Que o humor desliza solto em Minha Mãe é uma Peça 3: O Filme (2019) não existe qualquer dúvida. Desliza, evapora, explode, transborda. Como muito bem se sabe, Dona Hermínia tem um texto e um ritmo que a transformam em uma espécie de “metralhadora de palavras”. A protagonista interpretada por Paulo Gustavo e inspirada em dona Déa Lúcia, mãe do ator, é verborrágica. Muito verborrágica. Mas é uma profusão de palavras que dificilmente deixam a carga cômica cair. Assim como nos filmes anteriores, a produção consegue compor uma das maiores concentrações de piadas por segundo da história do cinema nacional.
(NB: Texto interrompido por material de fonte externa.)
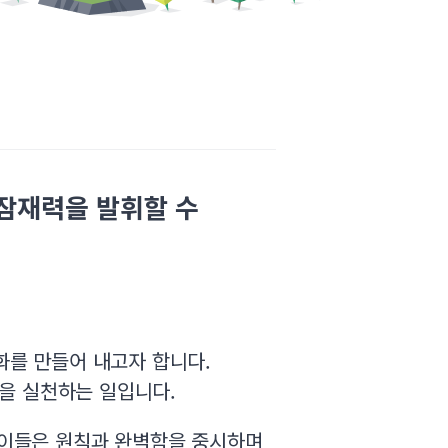
 잠재력을 발휘할 수
화를 만들어 내고자 합니다.
을 실천하는 일입니다.
. 이들은 원칙과 완벽함을 중시하며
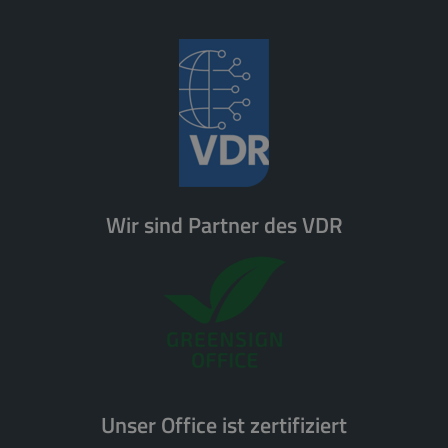
Wir sind Partner des VDR
Unser Office ist zertifiziert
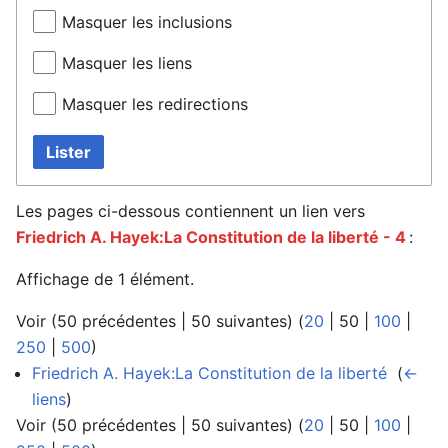
Masquer les inclusions
Masquer les liens
Masquer les redirections
Lister
Les pages ci-dessous contiennent un lien vers
Friedrich A. Hayek:La Constitution de la liberté - 4
:
Affichage de 1 élément.
Voir (
50 précédentes
|
50 suivantes
) (
20
|
50
|
100
|
250
|
500
)
Friedrich A. Hayek:La Constitution de la liberté
‎
(
←
liens
)
Voir (
50 précédentes
|
50 suivantes
) (
20
|
50
|
100
|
Não é à toa que a franquia tem conquistado multidões.
Neste terceiro filme, Dona Hermínia sofre da “síndrome do ninho vazio”. Divorciada e sem os filhos em casa, a mãezona ansiosa, sincera e direta padece de solidão e daquilo que considera ser um misto de independência e ingratidão dos filhos. Na verdade, ela confunde independência com ingratidão: afinal, não é porque os filhos estão cuidando de suas vidas e entram menos em contato que necessariamente amem menos sua mãe. É nesse contexto que Dona Hermínia recebe duas três notícias que acabarão com sua monotonia, solidão e sentimento de distanciamento da família. A filha Marcelina (Mariana Xavier) está grávida e prestes a morar com o companheiro. O filho Juliano (Rodrigo Pandolfo) anuncia o casamento com o namorado. E o ex-marido, Carlos Alberto (Herson Capri), resolve mudar-se para o apartamento ao lado de Dona Hermínia.
Paulo Gustavo foi capaz de construir uma personagem na qual muitos espectadores conseguem identificar características de suas próprias mães, o que os aproxima da protagonista para além das piadas.
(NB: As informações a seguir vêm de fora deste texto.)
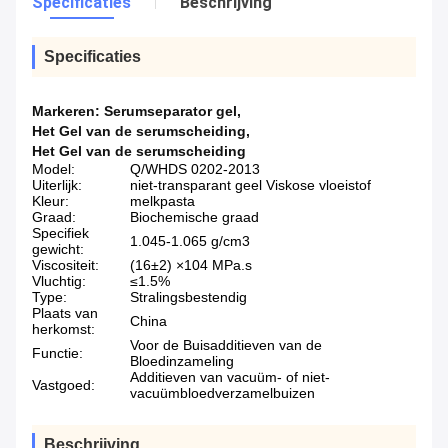
Specificaties
Beschrijving
Specificaties
Markeren:
Serumseparator gel
,
Het Gel van de serumscheiding
,
Het Gel van de serumscheiding
Model:
Q/WHDS 0202-2013
Uiterlijk:
niet-transparant geel Viskose vloeistof
Kleur:
melkpasta
Graad:
Biochemische graad
Specifiek
1.045-1.065 g/cm3
gewicht:
Viscositeit:
(16±2) ×104 MPa.s
Vluchtig:
≤1.5%
Type:
Stralingsbestendig
Plaats van
China
herkomst:
Voor de Buisadditieven van de
Functie:
Bloedinzameling
Additieven van vacuüm- of niet-
Vastgoed:
vacuümbloedverzamelbuizen
Beschrijving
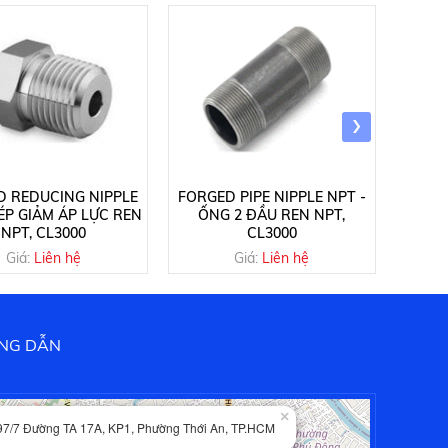
›
D REDUCING NIPPLE
FORGED PIPE NIPPLE NPT -
FORGE
KÉP GIẢM ÁP LỰC REN
ỐNG 2 ĐẦU REN NPT,
- NÚT
NPT, CL3000
CL3000
Giá:
Liên hệ
Giá:
Liên hệ
NG DẪN
×
97/7 Đường TA 17A, KP1, Phường Thới An, TP.HCM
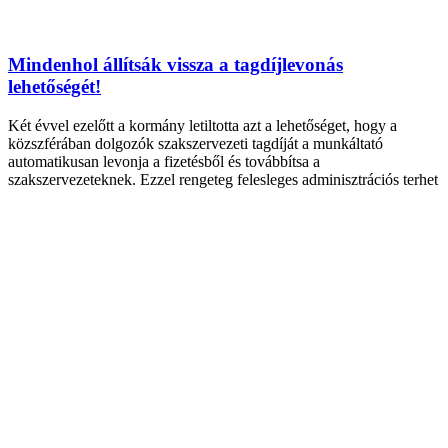
Mindenhol állítsák vissza a tagdíjlevonás
lehetőségét!
Két évvel ezelőtt a kormány letiltotta azt a lehetőséget, hogy a
közszférában dolgozók szakszervezeti tagdíját a munkáltató
automatikusan levonja a fizetésből és továbbítsa a
szakszervezeteknek. Ezzel rengeteg felesleges adminisztrációs terhet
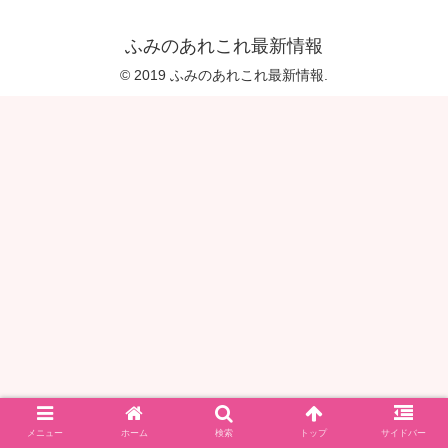
ふみのあれこれ最新情報
© 2019 ふみのあれこれ最新情報.
メニュー
ホーム
検索
トップ
サイドバー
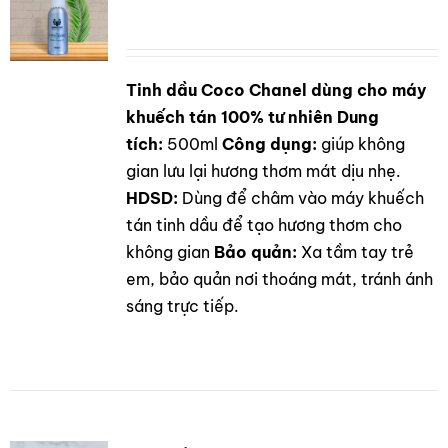
Tinh dầu Coco Chanel dùng cho máy
DETAILS
khuếch tán 100% tư nhiên
Dung
tích:
500ml
Công dụng:
giúp không
gian lưu lại hương thơm mát dịu nhẹ.
HDSD:
Dùng để châm vào máy khuếch
tán tinh dầu để tạo hương thơm cho
không gian
Bảo quản:
Xa tầm tay trẻ
em, bảo quản nơi thoáng mát, tránh ánh
sáng trực tiếp.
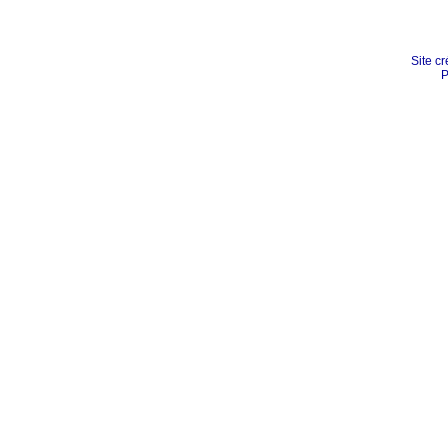
Site cr
P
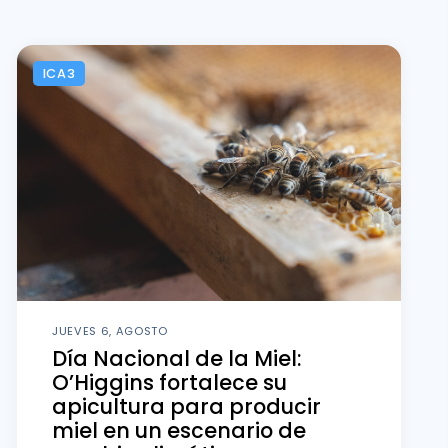
ICA3
JUEVES 6, AGOSTO
Día Nacional de la Miel:
O’Higgins fortalece su
apicultura para producir
miel en un escenario de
É nesse caldo de situações de um neto prestes a chegar, casamento para organizar, convivência com a sogra do filho e reaproximação com o ex que a personagem circula perante o olhar do público compondo um cinema que consegue efetivamente cativar as massas. Paulo Gustavo foi capaz de construir uma personagem na qual muitos espectadores conseguem identificar características de suas próprias mães, o que os aproxima da protagonista para além das piadas.
Sempre marcada pela incontinência verbal, Dona Hermínia dispara para tudo quanto é lado. Para uma das irmãs, atira, sem dó: “Não tem como zerar ódio acumulado”. Mas o contexto da briga familiar, tão comum e com a qual tantos irmãos irão identificar-se, só tende a provocar risos. Um dos tantos lados que acaba virando alvo de Dona Hermínia é a política: “Chega lá [nos Estados Unidos] compra uma saia a trinta dólares, dá uma merda na política aqui e a saia sai pra mais de setecentos reais”. Em determinado momento, a personagem solta uma frase que pode passar despercebida, mas que tem sua importância e muita relação com a característica mais elementar dela própria: “As pessoas transformam o mundo reivindicando, gritando”.
Junto com o humor sempre presente, as situações elaboradas por Paulo Gustavo para o filme, com direção de Susana Garcia, têm seus momentos de tratar alguns assuntos mais sérios. É o caso do combate ao bullying, quando dá apoio ao filho que quis romper padrões e vestir-se com fantasia da boneca Emília em uma festa infantil que tinha como tema os personagens de Monteiro Lobato. Outro exemplo disso acontece durante o casamento do filho, quando o público recebe um discurso emocionado em favor do respeito à homoafetividade. Na ocasião, os espectadores ficam sabendo que a mãe não se importou ao receber a revelação do filho de que era homossexual, mas que apenas ficou preocupada com “o mundo lá fora”, que não entende a condição do filho.
Por estender a inspiração para a elaboração do filme para sua família inteira além da mãe (pai, irmã, marido e filhos), Paulo Gustavo entregou uma obra que acaba desembocando em uma engraçada, agitada, emocionante e levemente politizada homenagem às famílias. Tenham elas a configuração que tiverem.